Template factorial function without template specialization

The problem is that f<N>() always instantiates f<N-1>() whether that if branch is taken or not. Unless properly terminated, that would create infinite recursion at compile time (i.e. it would attempt instantiating F<0>, then f<-1>, then f<-2> and so on). Obviously you should terminate that recursion somehow.

Apart from constexpr solution and specialization suggested by NathanOliver, you may terminate the recursion explicitly:

template <int N>
inline int f()
{
    if (N <= 1)
        return 1;
    return N * f<(N <= 1) ? N : N - 1>();
}

Mind, this solution is rather poor (the same terminal condition must be repeated twice), I'm writing this answer merely to show that there are always more ways to solve the problem :- )

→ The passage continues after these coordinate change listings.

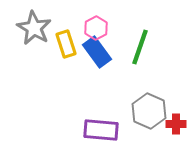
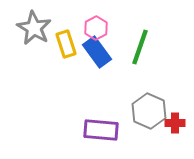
red cross: moved 1 px left, 1 px up
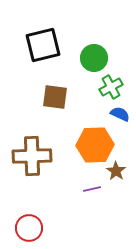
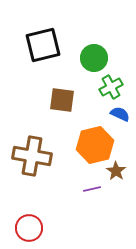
brown square: moved 7 px right, 3 px down
orange hexagon: rotated 12 degrees counterclockwise
brown cross: rotated 12 degrees clockwise
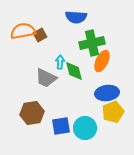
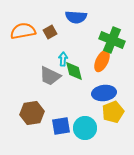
brown square: moved 10 px right, 3 px up
green cross: moved 20 px right, 3 px up; rotated 35 degrees clockwise
cyan arrow: moved 3 px right, 3 px up
gray trapezoid: moved 4 px right, 2 px up
blue ellipse: moved 3 px left
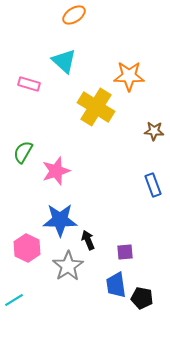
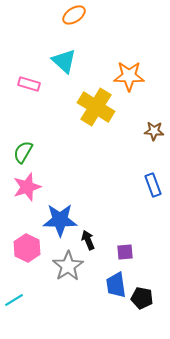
pink star: moved 29 px left, 16 px down
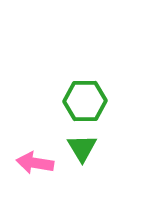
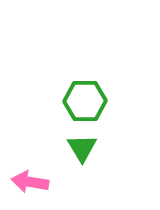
pink arrow: moved 5 px left, 19 px down
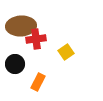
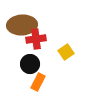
brown ellipse: moved 1 px right, 1 px up
black circle: moved 15 px right
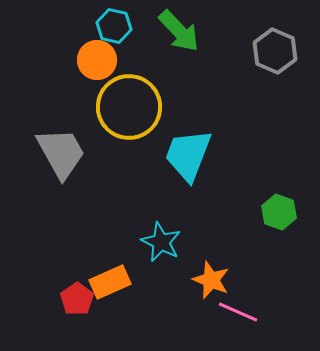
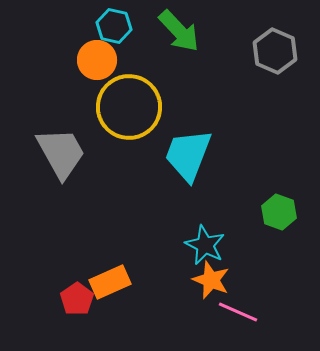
cyan star: moved 44 px right, 3 px down
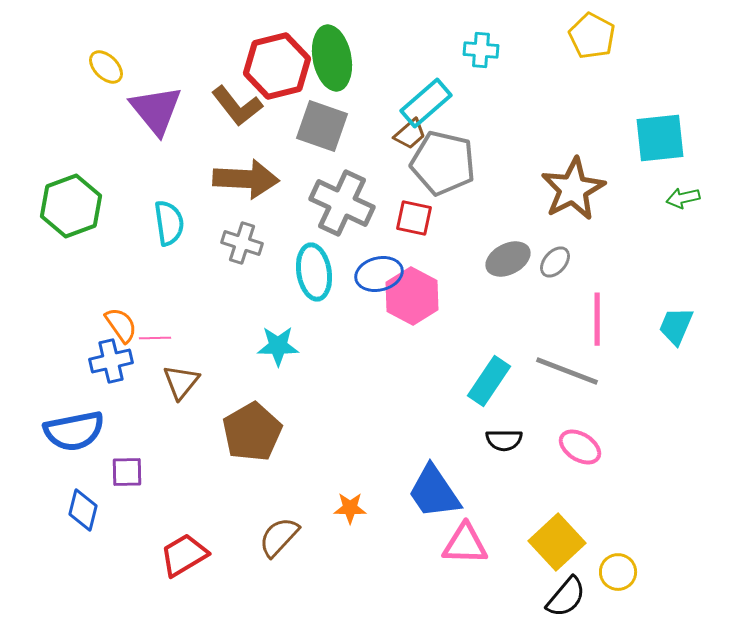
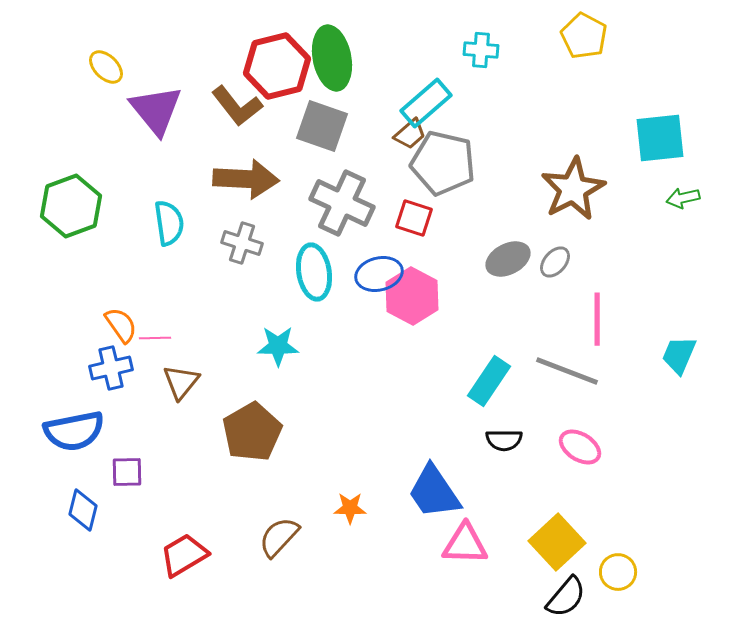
yellow pentagon at (592, 36): moved 8 px left
red square at (414, 218): rotated 6 degrees clockwise
cyan trapezoid at (676, 326): moved 3 px right, 29 px down
blue cross at (111, 361): moved 7 px down
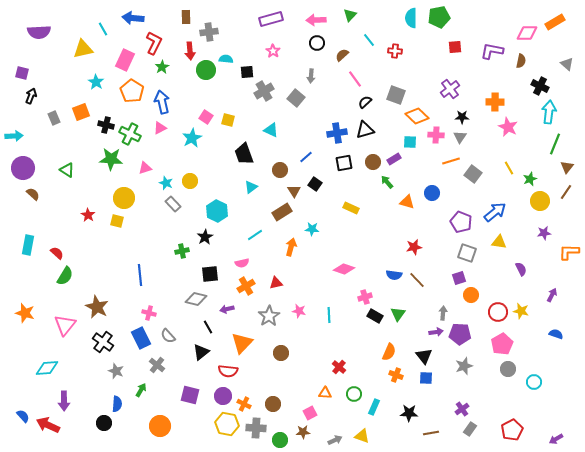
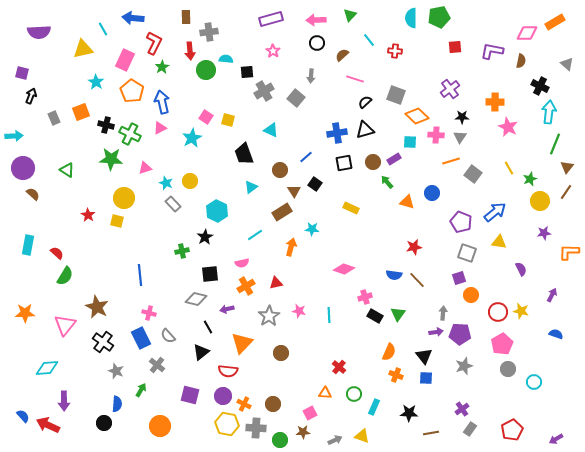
pink line at (355, 79): rotated 36 degrees counterclockwise
orange star at (25, 313): rotated 18 degrees counterclockwise
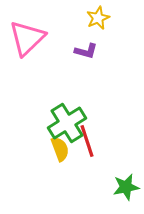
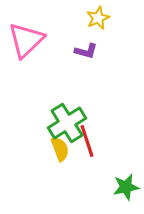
pink triangle: moved 1 px left, 2 px down
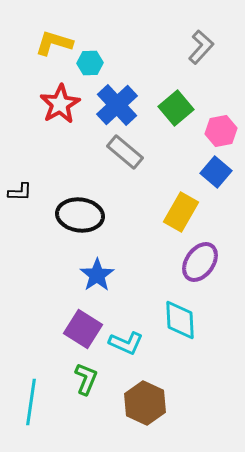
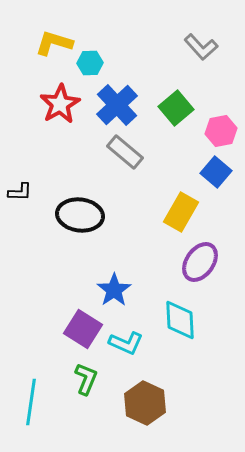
gray L-shape: rotated 96 degrees clockwise
blue star: moved 17 px right, 15 px down
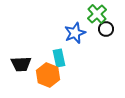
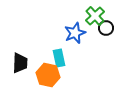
green cross: moved 2 px left, 2 px down
black circle: moved 1 px up
black trapezoid: moved 1 px left, 1 px up; rotated 85 degrees counterclockwise
orange hexagon: rotated 10 degrees counterclockwise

The issue here is that your if statement is a run time construct. When you have

int f() {
  if (N == 1) return 1; // we exit the recursion at 1 instead of 0
  return N*f<N-1>();
}

the f<N-1> is instantiated as it may be called. Even though the if condition will stop it from calling f<0>, the compiler still has to instantiate it since it is part of the function. That means it instantiates f<4>, which instantiates f<3>, which instantiates f<2>, and on and on it will go forever.

The Pre C++17 way to stop this is to use a specialization for 0 which breaks that chain. Starting in C++17 with constexpr if, this is no longer needed. Using

int f() {
  if constexpr (N == 1) return 1; // we exit the recursion at 1 instead of 0
  else return N*f<N-1>();
}

guarantees that return N*f<N-1>(); won't even exist in the 1 case, so you don't keep going down the instantiation rabbit hole.